After that, the wife kept to her room, eating plain meals and keeping a small fire going. She was always hungry and cold, but too frightened of her husband coming back to give herself any more warmth than this. She confined her comfort to one room. But here she soon became at home. She found pencils, and drew pictures of the forest flowers and the animals that she missed. She wrote stories like the ones she had read in books, and told them to herself. She sang and danced. And her spirits rose, and her hope.

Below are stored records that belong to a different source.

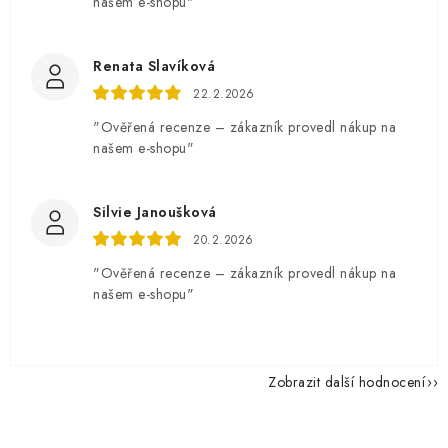
našem e-shopu"
Renata Slavíková
22.2.2026
"Ověřená recenze – zákazník provedl nákup na
našem e-shopu"
Silvie Janoušková
20.2.2026
"Ověřená recenze – zákazník provedl nákup na
našem e-shopu"
Zobrazit další hodnocení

The next time her husband came home, he brought his friends. They wanted to meet his pretty wife. They had heard so much about her looks and her carefree ways. But the castle was cold, and the wife was thin and unsmiling, and there was no joy to be had, except to torment her. They took away her pictures and stories. They laughed and pushed her from one to the other. And the husband was the worst of all. He was so ashamed of his ugly, miserable wife, who could not stop crying, who could not even keep a house warm, that he beat her until she was half dead.
Then they left, all of them, leaving nothing behind except her. They did not even bother locking the gates, for there was nowhere for such a wretch to run to. She crept into the forest, looking for herbs to heal her bruises and herbs to mend her spirits. And when she was in the forest, alone, her heart rejoiced. She listened to the birdsong and watched the sunlight slant between the trees, and she felt she was blessed. I am alive, she thought, and I can feel the sun in my head.
And when she looked up from the forest floor, back towards the castle, she saw that it was burning to the ground, and turrets of smoke and ash plumed up towards the heavens. The fire gave off a wonderful heat, and she held out her hands to it. Her cheeks grew rosy and hot. The fire warmed her through and through, until she was glowing, until she could believe that she would never be cold again.